Here, we describe a contactless method to fabricate microfluidic devices on demand, where the only “building” materials used are those in the biocompatible trio—cell media, the immiscible fluorocarbon FC40, and a polystyrene Petri dish. FC40 is “jetted” from a dispensing needle through bulk FC40 and media on to the untreated bottom of a dish. Complex microfluidic structures with features <50 µm in size can be produced reproducibly with high accuracy in minutes. The aqueous phase is confined by fluid walls—media:FC40 interfaces—which are robust yet easily pierced (so liquids can be added/removed through them at any preselected point) whilst being transparent. The physics underlying flow during such jetting is complex;[12–15] therefore, we establish appropriate conditions. We then exploit jetting to “beat” the Poisson limit to clone single mammalian cells, subculture them (again using a contactless method), and perfuse them steadily with fresh media for a week.

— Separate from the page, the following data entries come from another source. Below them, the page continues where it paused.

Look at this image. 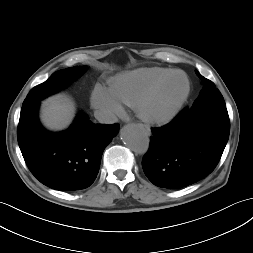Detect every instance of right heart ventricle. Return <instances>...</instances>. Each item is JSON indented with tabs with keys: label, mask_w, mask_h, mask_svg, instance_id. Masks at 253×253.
Returning <instances> with one entry per match:
<instances>
[{
	"label": "right heart ventricle",
	"mask_w": 253,
	"mask_h": 253,
	"mask_svg": "<svg viewBox=\"0 0 253 253\" xmlns=\"http://www.w3.org/2000/svg\"><path fill=\"white\" fill-rule=\"evenodd\" d=\"M172 72L160 67L139 68L113 78L109 89L121 104L135 107L155 84Z\"/></svg>",
	"instance_id": "right-heart-ventricle-1"
}]
</instances>
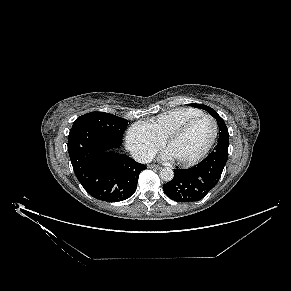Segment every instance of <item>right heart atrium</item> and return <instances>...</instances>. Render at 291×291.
Wrapping results in <instances>:
<instances>
[{"label": "right heart atrium", "mask_w": 291, "mask_h": 291, "mask_svg": "<svg viewBox=\"0 0 291 291\" xmlns=\"http://www.w3.org/2000/svg\"><path fill=\"white\" fill-rule=\"evenodd\" d=\"M126 145L138 160L144 161L161 147L162 141L143 124H134L127 131Z\"/></svg>", "instance_id": "right-heart-atrium-1"}]
</instances>
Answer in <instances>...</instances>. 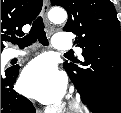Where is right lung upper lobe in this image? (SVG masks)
I'll return each instance as SVG.
<instances>
[{"label":"right lung upper lobe","instance_id":"obj_1","mask_svg":"<svg viewBox=\"0 0 121 113\" xmlns=\"http://www.w3.org/2000/svg\"><path fill=\"white\" fill-rule=\"evenodd\" d=\"M43 0H1V52L6 34H24L22 27L39 14Z\"/></svg>","mask_w":121,"mask_h":113}]
</instances>
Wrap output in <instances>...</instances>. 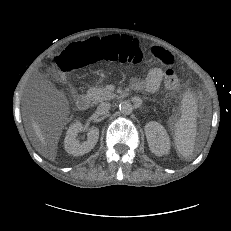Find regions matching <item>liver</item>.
Instances as JSON below:
<instances>
[{"label": "liver", "instance_id": "6515ba94", "mask_svg": "<svg viewBox=\"0 0 231 231\" xmlns=\"http://www.w3.org/2000/svg\"><path fill=\"white\" fill-rule=\"evenodd\" d=\"M33 130L35 132L36 137L38 138L40 142V147L38 148V152L43 155L44 157H49V159H54L55 158V148L50 147L48 145V142L46 141L44 135L42 134V131L40 129L39 124L33 120L32 122Z\"/></svg>", "mask_w": 231, "mask_h": 231}]
</instances>
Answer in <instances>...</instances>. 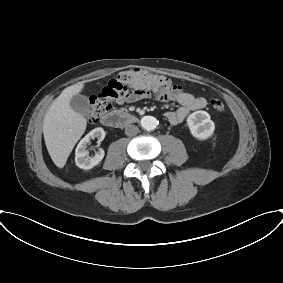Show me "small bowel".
I'll return each mask as SVG.
<instances>
[{
	"instance_id": "obj_1",
	"label": "small bowel",
	"mask_w": 283,
	"mask_h": 283,
	"mask_svg": "<svg viewBox=\"0 0 283 283\" xmlns=\"http://www.w3.org/2000/svg\"><path fill=\"white\" fill-rule=\"evenodd\" d=\"M155 97L160 101H174L180 106L174 111H168L165 113V117L172 125L179 124L185 120L191 111L202 109L206 106L207 101L202 97H196L191 93L183 90V88L170 82L168 89L153 93ZM146 96L135 95L130 91H127L123 96L115 100L116 104L133 103Z\"/></svg>"
}]
</instances>
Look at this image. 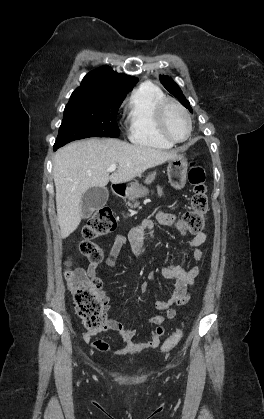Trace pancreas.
Listing matches in <instances>:
<instances>
[{"label":"pancreas","instance_id":"pancreas-1","mask_svg":"<svg viewBox=\"0 0 264 419\" xmlns=\"http://www.w3.org/2000/svg\"><path fill=\"white\" fill-rule=\"evenodd\" d=\"M156 173H151L146 177L145 183L146 184H151L154 179H155ZM138 202H135V204L133 205V207H137L138 206ZM131 206V205H130Z\"/></svg>","mask_w":264,"mask_h":419}]
</instances>
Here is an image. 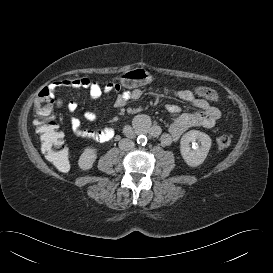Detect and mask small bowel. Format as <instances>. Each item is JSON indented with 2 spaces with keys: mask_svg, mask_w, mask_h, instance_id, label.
<instances>
[{
  "mask_svg": "<svg viewBox=\"0 0 273 273\" xmlns=\"http://www.w3.org/2000/svg\"><path fill=\"white\" fill-rule=\"evenodd\" d=\"M58 84L87 89L92 100L100 99L104 93L114 92L117 94L114 105L118 108L125 106L132 100L140 99L143 95V91L139 88L121 91V87H118L115 82H109L103 87L98 82L87 77L63 80ZM163 91L165 94L188 102L198 109L197 112L181 113V109L178 105L167 104L165 107L166 111L170 114L178 115V117L170 124L168 131L163 133L160 125L152 122L146 115H138L135 118L134 124L140 130L147 131L154 137H160V141L163 145H169L177 141L188 129L198 127L212 128L221 116L220 111L216 107L211 106L205 99L197 97L195 93L190 90H177L166 87ZM67 107L70 112H74L77 109V104L75 102H69ZM84 118L87 121L95 122L97 120V114L93 110L88 109L84 113ZM70 123L75 133L82 138L96 142H105L111 138V132L108 128L95 131L82 130L81 121L77 117H72Z\"/></svg>",
  "mask_w": 273,
  "mask_h": 273,
  "instance_id": "1",
  "label": "small bowel"
}]
</instances>
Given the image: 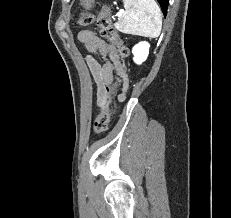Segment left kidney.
Returning a JSON list of instances; mask_svg holds the SVG:
<instances>
[{"mask_svg": "<svg viewBox=\"0 0 231 218\" xmlns=\"http://www.w3.org/2000/svg\"><path fill=\"white\" fill-rule=\"evenodd\" d=\"M149 43L148 42H140L137 45H135L132 49V53L134 55V62L137 64H141L144 62L149 54Z\"/></svg>", "mask_w": 231, "mask_h": 218, "instance_id": "5707ae66", "label": "left kidney"}]
</instances>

Figure 1a illustrates the approach. The bottom of a standard tissue-culture dish is covered with a film of cell-growth media, and an FC40 overlay added to prevent evaporation. A dispensing needle filled with FC40, connected to a syringe pump, and held by a three-way traverse is now lowered below the surface of the fluorocarbon; starting the pump jets FC40 on to the dish to push media aside. As FC40 has a low equilibrium contact angle (CA) on polystyrene (<10°), it wets it better than media (equilibrium CA ≈50°), so it adheres to the bottom. Moving the microjet sideways then creates a line of FC40 on the dish, and drawing more lines creates a grid with 256 chambers in <2 min (Figure 1b; Movie S1, Supporting Information). Each chamber is isolated from others by liquid walls of FC40 pinned to polystyrene. Interfacial forces dictate chamber geometry—a spherical cap sitting on a square footprint (height ≈75 µm; volume ≈100 nL). Up to ≈900 nL more media can be pipetted into chambers as fluid walls morph above unchanging footprints. Chambers are then used like wells in microplates: liquids are added/removed to/from them by pipetting through FC40 instead of air. The maximum and minimum volumes that can be held in chambers without altering footprints are determined by advancing and receding contact angles; addition of too much media inevitably merges adjacent chambers. Even so, chambers accept a manyfold wider range of volume than equally spaced wells in a microplate, whilst containing ≈1000th the volume. Consequently, if chambers contain cells, the volume ratio of intra- to extracellular fluid more closely resembles that in vivo. Importantly, this method is contactless: the nozzle touches neither dish nor media. Moreover, one pipet tip can add/extract reagents to/from many chambers without detectable cross-contamination (shown—for example—by seeding bacteria in every other chamber, adding media to all through one tip, and finding that bacteria grow only in inoculated chambers as others remain sterile). In other words, a tip is washed effectively by passage through FC40 between chambers, and—when using cells—we make doubly sure by additionally washing in 70% ethanol.